The New Zealander who's in charge of Fiji's largest infrastructure project says that's because people can finally see much-needed work being done on the country's crumbling road network.
The government is pouring more than half of its capital spending this year into roads in a bid to grow Fiji's sluggish economy.
Sally Round has been checking out the works underway.
COOK: This is a section that we can save. We can do the patches that need doing and then put a new...
Neil Cook's just a few months into the job at the helm of the Authority.
COOK: Other sections are so bad that we're just ripping them up and turning them into gravel.
This year, it received a half a billion US dollar slice of the government's budget.
COOK: I think they've arrested it just in time. I think if they'd waited another couple of years to do this, it would be an extremely high mountain to climb.
Mr Cook says people's expectations have risen as they see trucks and rollers out busy fixing things. Another reason for high expectations could be that the works are being financed by increased public debt. People's high hopes their neighbourhood will be next have created a communications challenge for the Authority. It replaces the Department of National Roads, which the government abolished, citing incompetence and corruption.

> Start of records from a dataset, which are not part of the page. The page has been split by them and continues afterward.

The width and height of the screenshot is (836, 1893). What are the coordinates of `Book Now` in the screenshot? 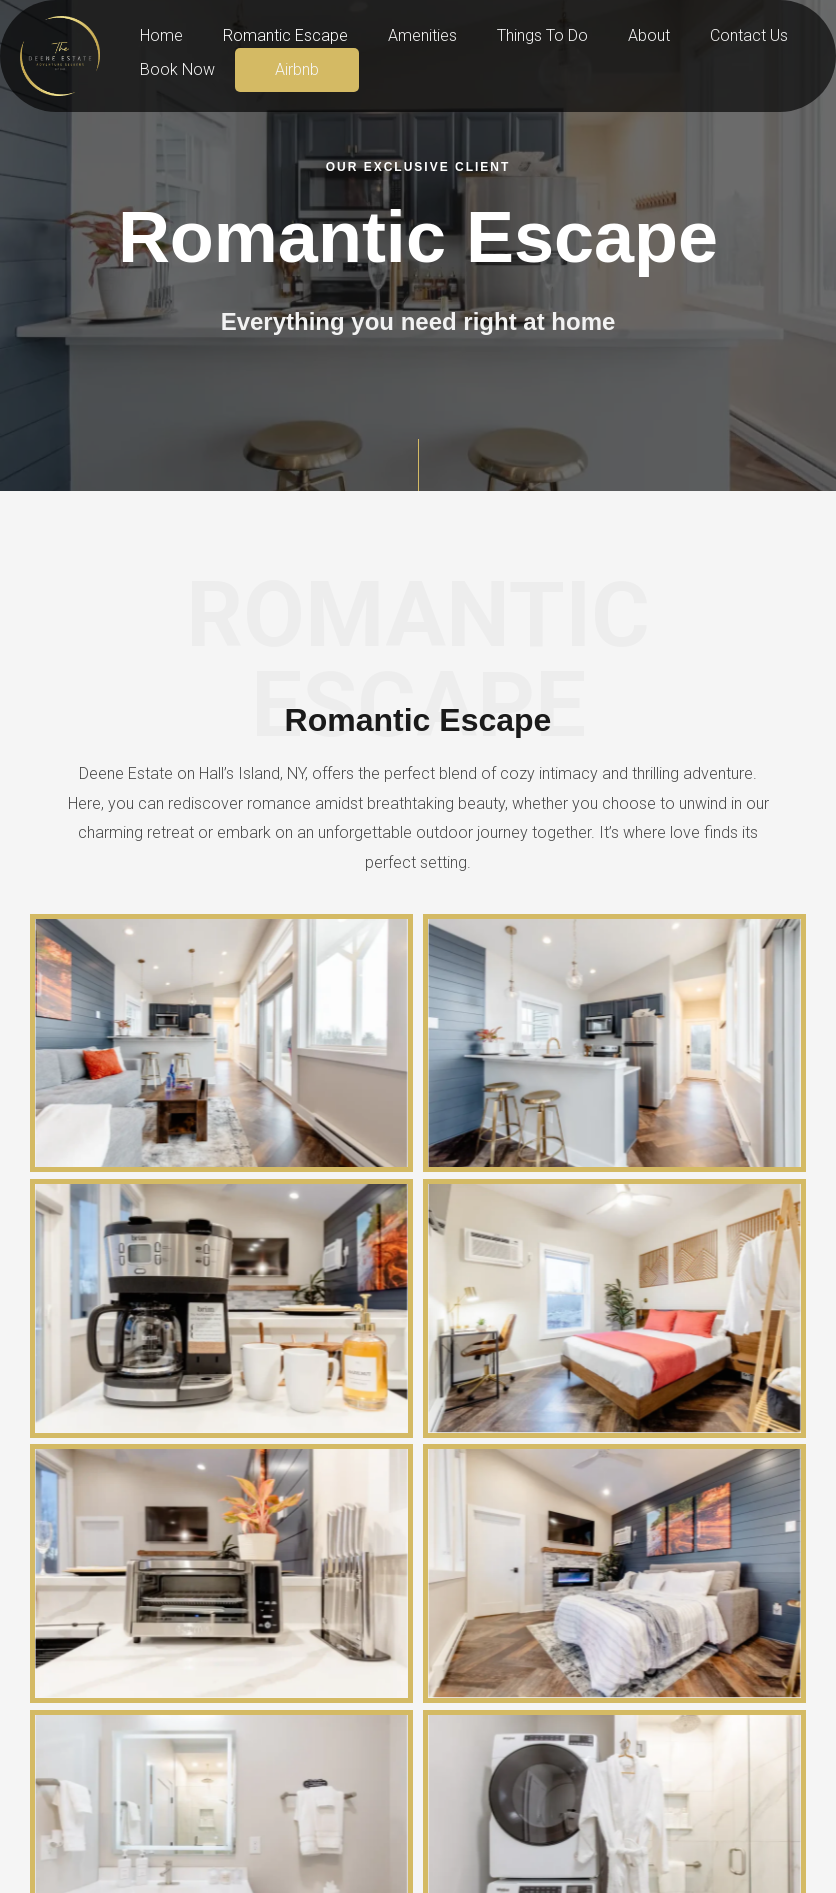 It's located at (173, 69).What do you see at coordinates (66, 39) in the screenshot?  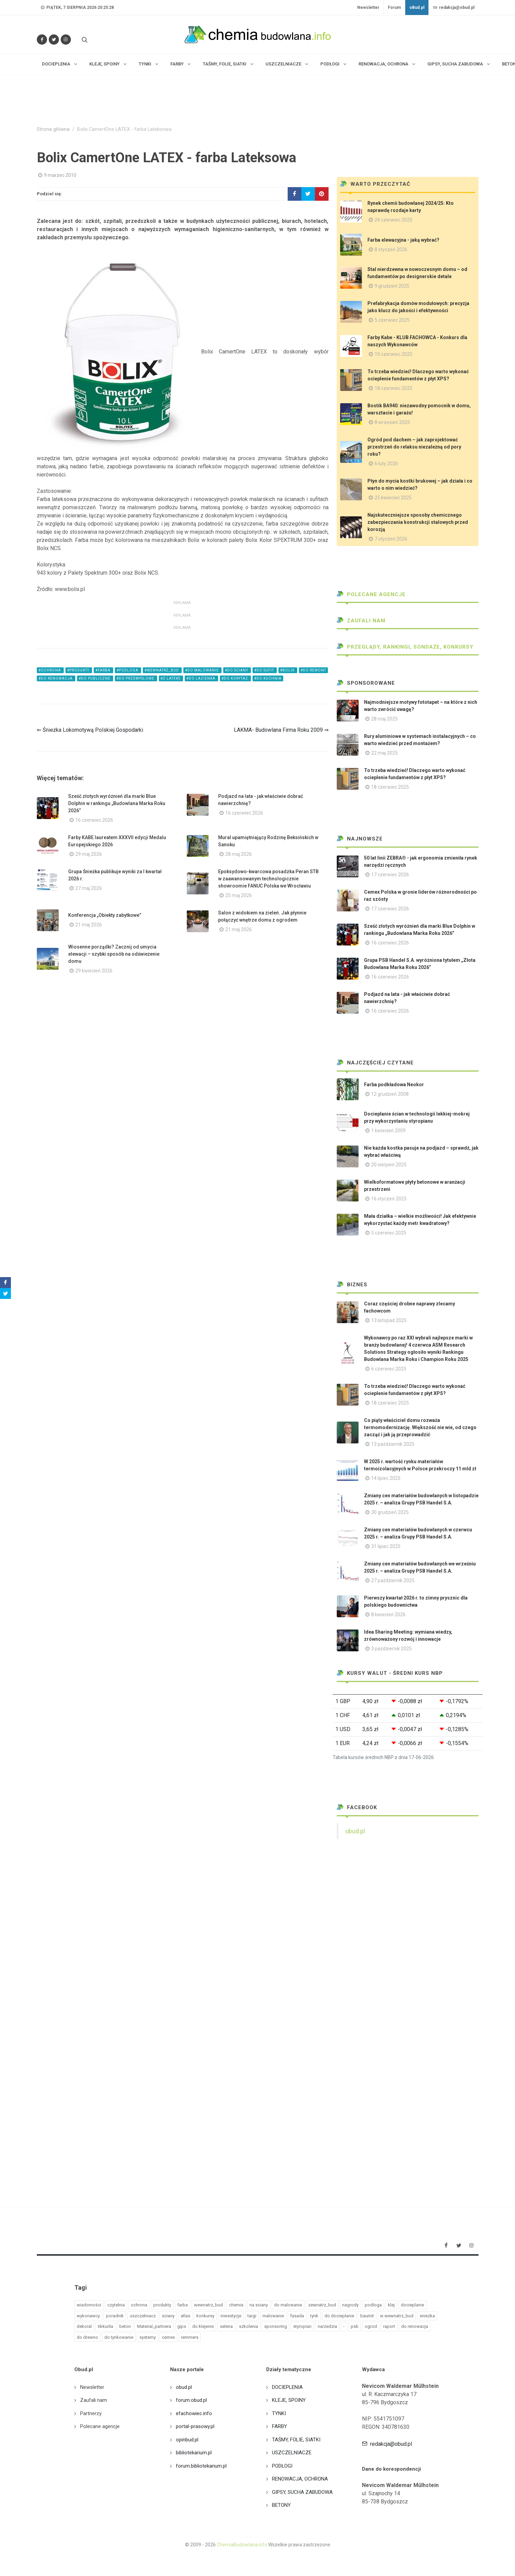 I see `[Obserwuj nas na Instagramie]` at bounding box center [66, 39].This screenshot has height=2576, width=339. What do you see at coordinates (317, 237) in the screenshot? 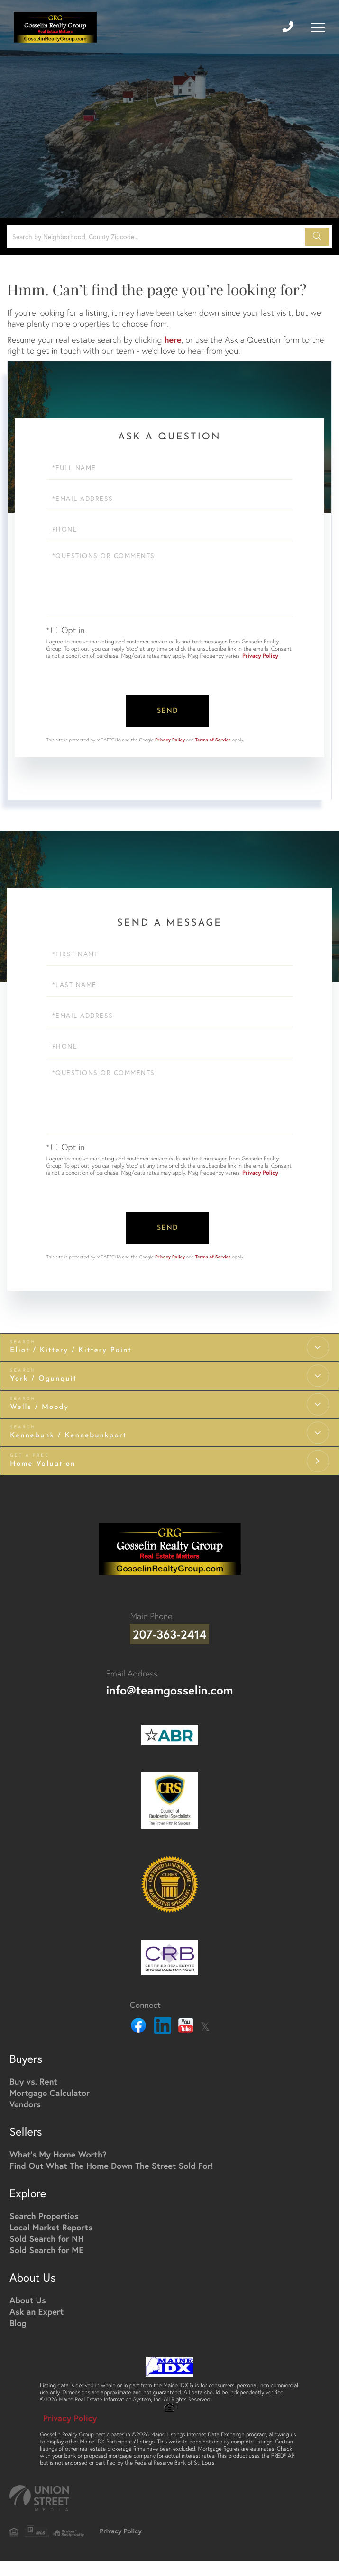
I see `[button]` at bounding box center [317, 237].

COOK: From 1 January, when the new maintenance contracts kicked off with the NZ companies, the requests for 'When are you getting to my road?' have just gone through the roof, so we're running at about 200 a month now. You know they're absolutely valid because you drive the roads.
Neil Cook says he's now dealing with years of poor-quality road construction, hampered by the lack of a structured renewal programme, funding and the migration of skilled people. He says 200 kilometres of roads need fully rebuilding and 700 kilometres need resealing. And he says it's a tough job to prioritise.
COOK: In some ways it's easy because everything is so bad that it doesn't really matter where you start. But in other ways, that makes it even harder because how do you then assess that need? We have a range of criteria - traffic volumes is an obvious one, the number of people it's servicing, is it a critical tourism route? As I said, in the rural areas, drivers are schools, access to markets.
New asphalt's being laid here in Nadawa, a neighbourhood on the outskirts of Suva.
NICHOL: So we've got roads that just haven't been looked after. So we're getting them back to a state where it gives the community safe travel. So it also triggers off the back of some incidents that have happened in here with children, buses and then you join that with high speed. You'll see, this community is very active on the ground - there's a lot of walking, the kids play a lot on the road. Which isn't too dissimilar, but it's definitely increased here.
One of the Authority's contractors, Adam Nichol, points out how schoolchildren are forced to leap down off the the school bus to reach the old road verge.
NICHOL: There have been some close calls. You'll see just earlier there's a low shoulder. So buses are stopping on the road, which then creates a hazard. And then the kids are getting out on to a very low shoulder, so it all combines. The next phase after the drainage that you've seen is the worst pothole sections, so I'm talking about potholes that start joining together and they become just a massive big myriad of potholes. We then fill it with fresh aggregate. We use a big hoeing machine, so it's like a big drum with picks on it.
More than a thousand jobs were lost when the old government department was abolished.
NICHOL: There was an absolute lack of management-level decision-making capability. And not many of the middle management and above have been brought across. From my perspective, the fact that we're delivering means the general public perception is pretty good. There will be people who, for reasons of their own, perhaps they just don't like the government, will want this to fail. So our challenge is to make it work.
Neil Cook says the plan is to get locals trained up and reduce the expat team.
COOK: What we are really, really happy about is that so many of the people, in particular the lower-level workers on the road have been given a chance by the maintenance contractors. They have shown a willingness and an ability to adapt and to learn and to buy into the right way to build and maintain roads. And Fulton Hogan have 150 plus local workers.
He says he's trying to embed strong tendering and procurement systems and contribute to a change of culture, which is mostly to do with a lack of knowledge around tendering.
COOK: We can assist in other areas outside of roading with not a lot of effort. The systems that we're developing and will be embedding in Fiji, a lot of them can easily be translated into other businesses.
Neil Cook says it will take up to five years before the Authority can clear the backlog of work and get Fiji roads onto a state of equilibrium.